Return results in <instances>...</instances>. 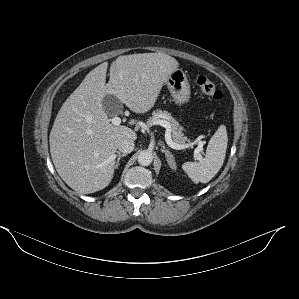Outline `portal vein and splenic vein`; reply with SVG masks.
I'll use <instances>...</instances> for the list:
<instances>
[{
  "label": "portal vein and splenic vein",
  "mask_w": 299,
  "mask_h": 299,
  "mask_svg": "<svg viewBox=\"0 0 299 299\" xmlns=\"http://www.w3.org/2000/svg\"><path fill=\"white\" fill-rule=\"evenodd\" d=\"M111 123L115 126H118L121 124V118L120 117H113L111 120ZM154 124H158V125H161L163 126L166 131H165V140H166V143L173 149H178V150H181V149H186V148H190V147H193V145L195 143H190V144H177L175 142H173L172 138H171V126L170 124L167 122V121H164V120H159V121H156ZM203 149V143L202 142H199L198 143V147L195 149L194 151V156L197 160H200L202 159V156L200 155V152L202 151Z\"/></svg>",
  "instance_id": "18ae733b"
}]
</instances>
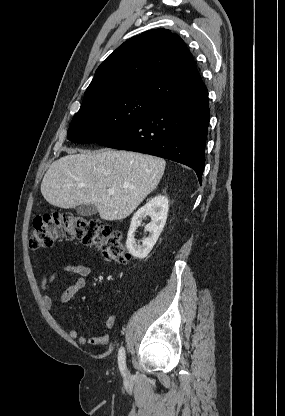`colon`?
Listing matches in <instances>:
<instances>
[{"instance_id": "5ec220e1", "label": "colon", "mask_w": 285, "mask_h": 416, "mask_svg": "<svg viewBox=\"0 0 285 416\" xmlns=\"http://www.w3.org/2000/svg\"><path fill=\"white\" fill-rule=\"evenodd\" d=\"M60 239H76L87 246L95 245L105 258L119 263L128 260L121 233L97 219L55 213L34 220L30 248H49Z\"/></svg>"}]
</instances>
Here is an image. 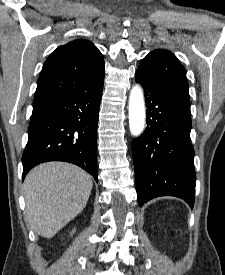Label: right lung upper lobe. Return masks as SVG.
I'll return each instance as SVG.
<instances>
[{
  "label": "right lung upper lobe",
  "mask_w": 225,
  "mask_h": 275,
  "mask_svg": "<svg viewBox=\"0 0 225 275\" xmlns=\"http://www.w3.org/2000/svg\"><path fill=\"white\" fill-rule=\"evenodd\" d=\"M104 72L102 54L90 41L76 39L59 46L43 65L33 103L70 92H90Z\"/></svg>",
  "instance_id": "right-lung-upper-lobe-1"
}]
</instances>
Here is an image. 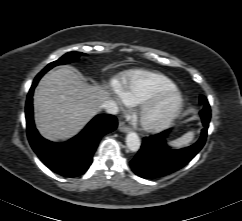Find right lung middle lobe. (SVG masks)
Listing matches in <instances>:
<instances>
[{
	"instance_id": "dd1d6c3e",
	"label": "right lung middle lobe",
	"mask_w": 242,
	"mask_h": 221,
	"mask_svg": "<svg viewBox=\"0 0 242 221\" xmlns=\"http://www.w3.org/2000/svg\"><path fill=\"white\" fill-rule=\"evenodd\" d=\"M81 52H69L66 53L64 56L59 58L57 61H54L47 65L41 72L46 73L48 70L53 68L54 66L60 65V64H67L73 61L78 60V58L82 55Z\"/></svg>"
}]
</instances>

------------------------------------

> _Exercise instructions_:
Lines with "path" in the records above: copy every one of them.

> _Result_:
  "mask_svg": "<svg viewBox=\"0 0 299 299\" xmlns=\"http://www.w3.org/2000/svg\"><path fill=\"white\" fill-rule=\"evenodd\" d=\"M111 123L115 126H118L121 124V118L120 117H113L111 120ZM154 124H158V125H161L163 126L166 131H165V140H166V143L173 149H178V150H181V149H186V148H190V147H193V145L195 143H190V144H177L175 142H173L172 138H171V126L170 124L167 122V121H164V120H159V121H156ZM203 149V143L202 142H199L198 143V147L195 149L194 151V156L197 160H200L202 159V156L200 155V152L202 151Z\"/></svg>",
[{"instance_id": "5ec220e1", "label": "colon", "mask_w": 285, "mask_h": 416, "mask_svg": "<svg viewBox=\"0 0 285 416\" xmlns=\"http://www.w3.org/2000/svg\"><path fill=\"white\" fill-rule=\"evenodd\" d=\"M60 239H76L87 246L95 245L105 258L119 263L128 260L121 233L97 219L55 213L34 220L30 248H49Z\"/></svg>"}]
  "mask_svg": "<svg viewBox=\"0 0 225 275\" xmlns=\"http://www.w3.org/2000/svg\"><path fill=\"white\" fill-rule=\"evenodd\" d=\"M104 72L102 54L90 41L76 39L59 46L43 65L33 103L70 92H90Z\"/></svg>",
	"mask_svg": "<svg viewBox=\"0 0 242 221\" xmlns=\"http://www.w3.org/2000/svg\"><path fill=\"white\" fill-rule=\"evenodd\" d=\"M81 52H69L66 53L64 56L59 58L57 61H54L47 65L41 72L46 73L48 70L53 68L54 66L60 65V64H67L73 61L78 60V58L82 55Z\"/></svg>"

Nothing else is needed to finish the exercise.